Master Class
I grew up in the 1980s, when we had the Karate Kid and Teenage Mutant Ninja Turtles. The martial arts were a big part of popular culture. I started taking tae kwon do in middle school, and began my first semester of college at the University of Toyama in Japan. While there, I was introduced to some kendo.
When I came back from Japan and started at Rochester, I started to study political science. I was very influenced by professors John Mueller and Randy Stone, who inspired my interest in international relations. In graduate school at Columbia, I studied global political economy and got interested in the social stresses that occur during periods of rapid globalization. While writing a paper on the Boxer Rebellion, an uprising against foreign influence in China around the turn of the 20th century, I learned how the conflict involved martial artists. And as I thought about this, I realized that the social stresses of globalization were very much implicated in the development of the modern Chinese martial arts.
People always tell you how ancient the Chinese martial arts are. But as we practice and understand them today, they really originated during the period of China’s integration into the global economy. A lot of Chinese martial arts developed in the Pearl River Delta during the late 19th century, where port cities like Guangzhou, and the regional manufacturing center Foshan, were growing and changing because of international trade.
Globalization caused social tensions and conflict, and one of the ways that manifested itself was in the reimagination of what the martial arts meant, from a skill that could help you earn a living, to an expression of Chinese nationalism. Chinese martial arts had long been a means of making a living as a guard or as part of a militia. But by the 20th century, they came to be reimagined by reformers and teachers as ways to preserve Chinese culture, or to strengthen the Chinese nation against foreign oppression. The martial arts increasingly became a nationalized project that had state backing.
Bruce Lee brought the Chinese martial arts into Western popular culture in the 1970s. When he appeared in the 1973 movie Enter the Dragon, it changed everything. This was the first kung fu film that most Americans had ever encountered. Lee was on the big screen fighting in a way that few people had ever seen before. And every martial arts class from the USA to the UK filled up overnight.

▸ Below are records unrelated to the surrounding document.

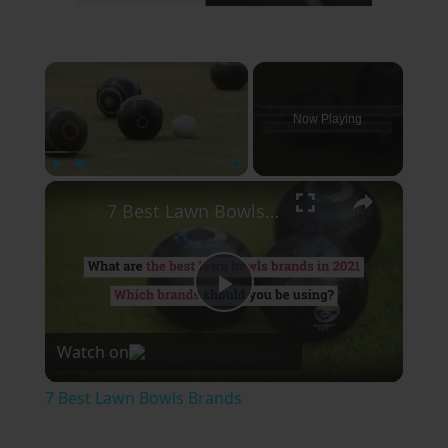
×
Now Playing
×
Play
Unmute
Fullscreen
7 Best Lawn Bowls Brands
Play
Watch on
Video
7 Best Lawn Bowls Brands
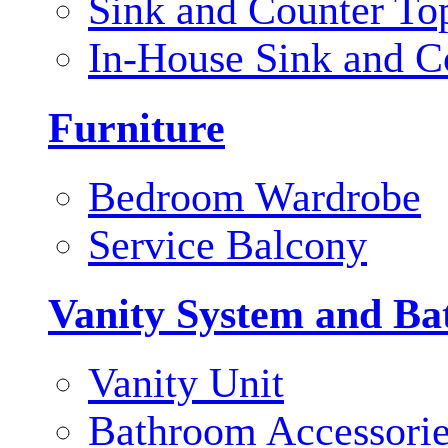
Sink and Counter To
In-House Sink and C
Furniture
Bedroom Wardrobe
Service Balcony
Vanity System and Ba
Vanity Unit
Bathroom Accessori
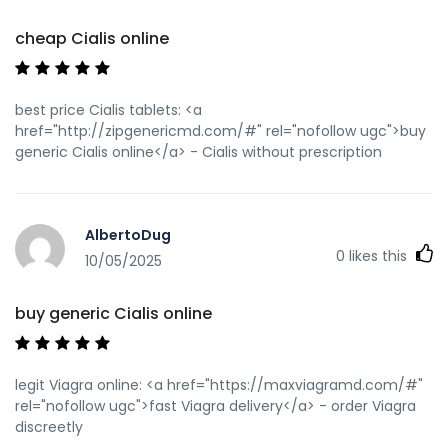
cheap Cialis online
best price Cialis tablets: <a
href="http://zipgenericmd.com/#" rel="nofollow ugc">buy
generic Cialis online</a> - Cialis without prescription
AlbertoDug
0
likes this
10/05/2025
buy generic Cialis online
legit Viagra online: <a href="https://maxviagramd.com/#"
rel="nofollow ugc">fast Viagra delivery</a> - order Viagra
discreetly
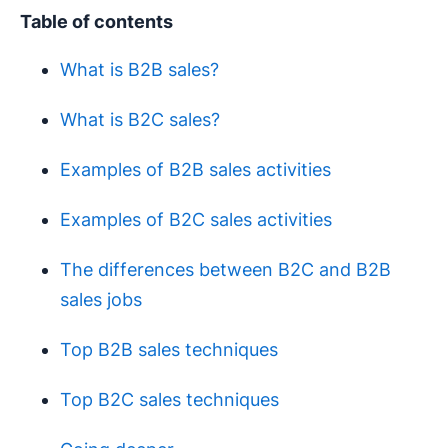
Table of contents
What is B2B sales?
What is B2C sales?
Examples of B2B sales activities
Examples of B2C sales activities
The differences between B2C and B2B
sales jobs
Top B2B sales techniques
Top B2C sales techniques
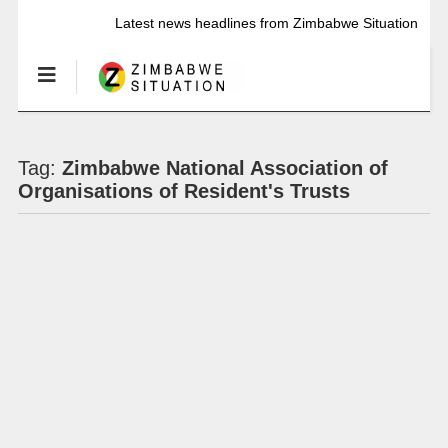
Latest news headlines from Zimbabwe Situation
Tag:
Zimbabwe National Association of
Organisations of Resident's Trusts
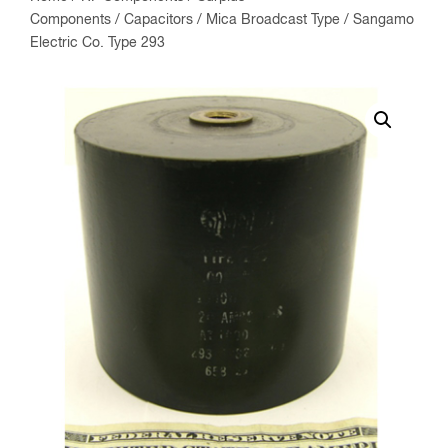
Components
/
Capacitors
/
Mica Broadcast Type
/ Sangamo
Electric Co. Type 293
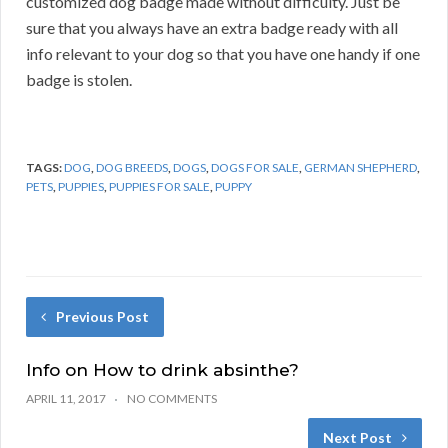
customized dog badge made without difficulty. Just be
sure that you always have an extra badge ready with all
info relevant to your dog so that you have one handy if one
badge is stolen.
TAGS:
DOG
,
DOG BREEDS
,
DOGS
,
DOGS FOR SALE
,
GERMAN SHEPHERD
,
PETS
,
PUPPIES
,
PUPPIES FOR SALE
,
PUPPY
Previous Post
Info on How to drink absinthe?
APRIL 11, 2017
NO COMMENTS
Next Post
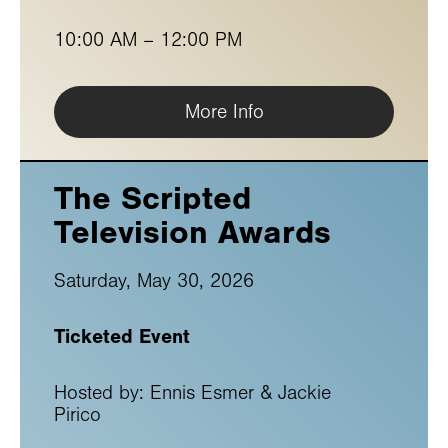
10:00 AM – 12:00 PM
More Info
The Scripted
Television Awards
Saturday, May 30, 2026
Ticketed Event
Hosted by: Ennis Esmer & Jackie
Pirico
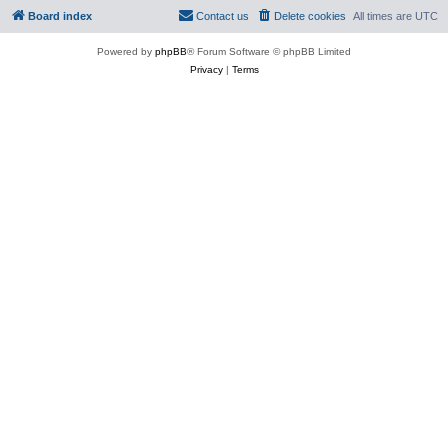
Board index
Contact us
Delete cookies
All times are
UTC
Powered by
phpBB
® Forum Software © phpBB Limited
Privacy
|
Terms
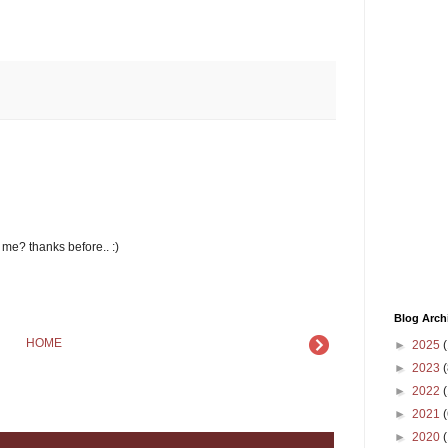
r me? thanks before.. :)
Blog Arch
HOME
►
2025
(
►
2023
(
►
2022
(
►
2021
(
►
2020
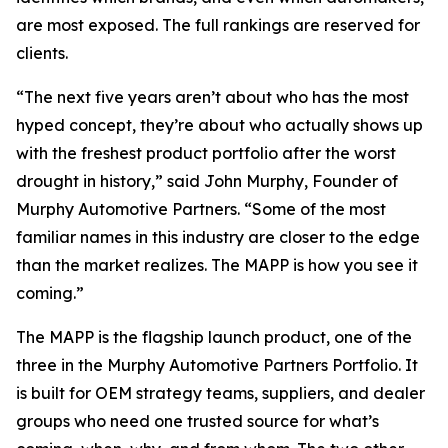
are most exposed. The full rankings are reserved for
clients.
“The next five years aren’t about who has the most
hyped concept, they’re about who actually shows up
with the freshest product portfolio after the worst
drought in history,” said John Murphy, Founder of
Murphy Automotive Partners. “Some of the most
familiar names in this industry are closer to the edge
than the market realizes. The MAPP is how you see it
coming.”
The MAPP is the flagship launch product, one of the
three in the Murphy Automotive Partners Portfolio. It
is built for OEM strategy teams, suppliers, and dealer
groups who need one trusted source for what’s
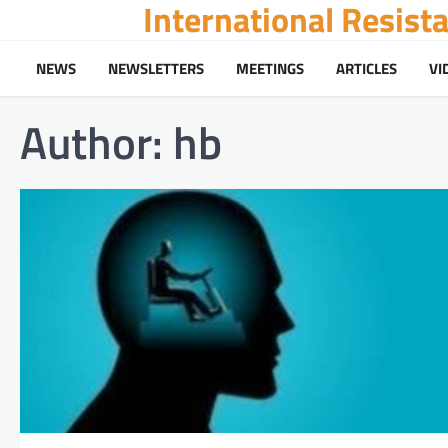
International Resis
Skip
to
content
NEWS
NEWSLETTERS
MEETINGS
ARTICLES
VI
Author:
hb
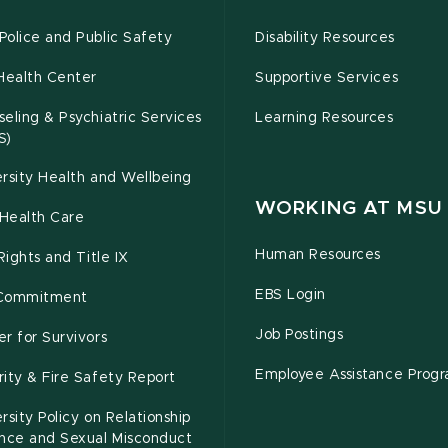
olice and Public Safety
Disability Resources
Health Center
Supportive Services
eling & Psychiatric Services
Learning Resources
S)
rsity Health and Wellbeing
WORKING AT MSU
Health Care
Human Resources
 Rights and Title IX
EBS Login
Commitment
Job Postings
r for Survivors
Employee Assistance Prog
ity & Fire Safety Report
rsity Policy on Relationship
ence and Sexual Misconduct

Obviously, the rise of the Chinese martial arts in the United States in the 1970s wasn’t associated with Chinese nationalism. But it was associated with questions of identity. A lot of kids were undergoing a process of self-creation that coincided with the explosion in popularity of Hong Kong martial arts films. I was talking with another American martial arts expert, and he recalled that after watching Enter the Dragon, he and every other kid in his school got busy making nunchuks in shop class. One can only imagine what it would have been like to be a teacher facing a schoolyard of increasingly wellarmed, Bruce Lee–obsessed teenagers in 1973.
Benjamin Judkins ’98
Author, with Jon Nielson, of The Creation of Wing Chun: A Social History of the Southern Chinese Martial Arts (SUNY Press); founder and coeditor of the journal Martial Arts Studies; editor of the blog Kung Fu Tea.
Home: Ithaca, New York
On why many martial arts enthusiasts have never heard of wing chun: “Wing chun is just one of the many styles found within the Chinese martial arts. If you’ve ever seen Bruce Lee, then you’ve already seen some wing chun. Yet even if you run across someone who teaches or studies wing chun, you might not know it. Often they’ll just say, ‘Well, I do kung fu.’ Not everyone stops to explain in excruciating detail what it is that they do on their Tuesday evenings.”